The fall of Hosni Mubarak raised hopes for a democratic transition in Egypt, but these hopes have been dashed by successive governments. Human rights abuses increased during the interim rule of the Supreme Council of the Armed Forces (SCAF), persisted under the elected government of President Mohamed Morsi, and have continued since the military-backed government of Adly Mansour took power on July 3.
In the past month, Egypt's democratic institutions have suffered a significant decline, according to Freedom House's Egypt Democracy Compass.
The following timeline of events in Egypt shows repeated incidents in which violence, and often brutal force, was used against antigovernment protesters. In addition, harassment of journalists and opposition activists has been a common feature of all post-Mubarak governments, and impunity has remained the norm for officials responsible for the use of excessive force against Egyptian citizens.
Click here to view the full version of the timeline.
A more detailed list of human rights violations in Egypt since the fall of Mubarak is available here.
There are three key lessons to be drawn from this sad record of human rights abuses in Egypt:
- Governments backed by both the military and the Muslim Brotherhood have shown their disregard for fundamental rights. They cannot be expected to lead Egypt to democracy on their own. The best chance for Egypt to make headway is through an inclusive and transparent political process to revise the constitution and prepare for elections.
- Elections and constitutional revisions are necessary but insufficient to bring about positive change. Human rights abuses have persisted in Egypt because the country’s institutions, such as the security establishment, have remained unreformed since the Mubarak era. These institutions must be overhauled.
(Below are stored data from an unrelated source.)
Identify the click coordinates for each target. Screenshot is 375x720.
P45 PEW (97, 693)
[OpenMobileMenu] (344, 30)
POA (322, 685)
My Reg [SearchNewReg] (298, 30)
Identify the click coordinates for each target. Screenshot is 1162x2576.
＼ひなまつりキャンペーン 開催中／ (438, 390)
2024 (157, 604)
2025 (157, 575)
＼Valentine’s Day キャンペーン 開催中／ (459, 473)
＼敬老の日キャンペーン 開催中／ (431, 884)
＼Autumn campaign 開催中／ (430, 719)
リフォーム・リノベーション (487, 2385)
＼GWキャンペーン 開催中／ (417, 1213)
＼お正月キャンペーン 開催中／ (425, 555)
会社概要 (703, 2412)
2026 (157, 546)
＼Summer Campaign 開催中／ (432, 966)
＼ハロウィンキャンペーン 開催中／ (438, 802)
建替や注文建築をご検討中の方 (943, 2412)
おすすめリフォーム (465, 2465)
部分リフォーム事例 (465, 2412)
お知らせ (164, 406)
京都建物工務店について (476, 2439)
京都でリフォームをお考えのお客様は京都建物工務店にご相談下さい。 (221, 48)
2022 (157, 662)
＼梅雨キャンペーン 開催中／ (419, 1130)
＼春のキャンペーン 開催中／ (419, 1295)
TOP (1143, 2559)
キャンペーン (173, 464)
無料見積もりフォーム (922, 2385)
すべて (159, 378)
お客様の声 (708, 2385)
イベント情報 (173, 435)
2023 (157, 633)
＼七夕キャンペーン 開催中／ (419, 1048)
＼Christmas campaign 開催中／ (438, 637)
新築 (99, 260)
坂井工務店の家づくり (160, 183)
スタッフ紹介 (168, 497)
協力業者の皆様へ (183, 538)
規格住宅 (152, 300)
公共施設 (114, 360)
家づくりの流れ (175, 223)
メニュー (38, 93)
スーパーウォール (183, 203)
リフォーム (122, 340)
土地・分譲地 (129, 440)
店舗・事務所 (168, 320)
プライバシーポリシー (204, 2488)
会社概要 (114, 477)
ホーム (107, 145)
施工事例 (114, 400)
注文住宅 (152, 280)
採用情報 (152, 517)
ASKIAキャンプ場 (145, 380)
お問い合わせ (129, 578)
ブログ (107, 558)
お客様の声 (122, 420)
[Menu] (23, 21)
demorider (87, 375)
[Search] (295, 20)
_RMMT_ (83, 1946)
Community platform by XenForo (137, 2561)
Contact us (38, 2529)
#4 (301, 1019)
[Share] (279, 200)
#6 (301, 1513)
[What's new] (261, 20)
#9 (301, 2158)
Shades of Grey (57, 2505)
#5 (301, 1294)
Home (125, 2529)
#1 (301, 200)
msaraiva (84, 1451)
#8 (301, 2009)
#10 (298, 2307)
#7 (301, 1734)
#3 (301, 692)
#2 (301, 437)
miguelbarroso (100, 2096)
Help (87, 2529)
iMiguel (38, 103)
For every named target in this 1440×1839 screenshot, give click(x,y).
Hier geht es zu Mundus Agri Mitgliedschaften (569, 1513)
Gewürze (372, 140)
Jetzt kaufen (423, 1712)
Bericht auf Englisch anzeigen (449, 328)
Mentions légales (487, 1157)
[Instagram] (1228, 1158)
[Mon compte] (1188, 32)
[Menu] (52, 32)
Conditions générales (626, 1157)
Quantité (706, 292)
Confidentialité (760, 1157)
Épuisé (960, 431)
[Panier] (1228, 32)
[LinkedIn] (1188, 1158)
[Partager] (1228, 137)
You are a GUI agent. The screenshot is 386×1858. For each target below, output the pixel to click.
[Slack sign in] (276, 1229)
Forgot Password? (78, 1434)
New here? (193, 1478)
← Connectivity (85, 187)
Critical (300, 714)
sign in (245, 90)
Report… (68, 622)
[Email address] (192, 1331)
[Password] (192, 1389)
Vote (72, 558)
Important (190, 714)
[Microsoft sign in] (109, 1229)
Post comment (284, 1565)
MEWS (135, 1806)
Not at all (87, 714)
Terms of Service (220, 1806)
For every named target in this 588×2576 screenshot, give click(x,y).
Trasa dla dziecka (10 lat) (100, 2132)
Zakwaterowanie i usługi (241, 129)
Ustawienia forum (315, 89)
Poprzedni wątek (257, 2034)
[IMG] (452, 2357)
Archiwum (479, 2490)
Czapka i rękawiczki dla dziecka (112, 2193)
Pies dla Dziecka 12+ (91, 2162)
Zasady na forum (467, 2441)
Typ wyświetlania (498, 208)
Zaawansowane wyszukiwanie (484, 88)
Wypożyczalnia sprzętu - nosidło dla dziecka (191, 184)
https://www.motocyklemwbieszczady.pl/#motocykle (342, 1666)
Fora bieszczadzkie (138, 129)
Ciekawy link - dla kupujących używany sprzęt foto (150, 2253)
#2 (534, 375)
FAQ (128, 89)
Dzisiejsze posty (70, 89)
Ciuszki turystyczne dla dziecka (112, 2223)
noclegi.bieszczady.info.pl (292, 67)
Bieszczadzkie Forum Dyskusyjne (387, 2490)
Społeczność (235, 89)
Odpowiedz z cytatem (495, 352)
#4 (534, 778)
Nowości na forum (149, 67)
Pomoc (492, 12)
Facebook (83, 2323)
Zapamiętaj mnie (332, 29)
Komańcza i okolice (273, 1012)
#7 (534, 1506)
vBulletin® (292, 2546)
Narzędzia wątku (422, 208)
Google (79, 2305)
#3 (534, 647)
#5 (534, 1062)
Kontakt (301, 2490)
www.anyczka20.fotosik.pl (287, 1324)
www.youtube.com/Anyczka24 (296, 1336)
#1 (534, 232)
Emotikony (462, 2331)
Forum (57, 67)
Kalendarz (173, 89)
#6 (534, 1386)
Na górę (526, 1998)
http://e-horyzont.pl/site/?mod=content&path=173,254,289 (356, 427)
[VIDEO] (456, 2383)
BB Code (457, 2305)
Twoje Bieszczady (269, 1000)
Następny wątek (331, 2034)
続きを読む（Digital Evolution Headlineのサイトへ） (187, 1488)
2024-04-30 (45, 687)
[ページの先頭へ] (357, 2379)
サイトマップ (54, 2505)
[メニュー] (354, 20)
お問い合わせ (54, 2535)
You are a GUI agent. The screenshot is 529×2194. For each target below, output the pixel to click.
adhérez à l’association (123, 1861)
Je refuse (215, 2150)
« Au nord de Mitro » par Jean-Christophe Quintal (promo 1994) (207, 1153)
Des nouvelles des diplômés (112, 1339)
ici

- While the U.S. government has criticized the worst abuses in Egypt, it never let them get in the way of building friendly relations with whichever Egyptian government was in power. It thus failed to persuade either the SCAF or President Morsi to respect the rights of Egyptians. It is far more likely to have a positive effect if it makes U.S. support for the Egyptian government contingent on respect for human rights, institutional reform, and demonstrable progress toward a democratic transition.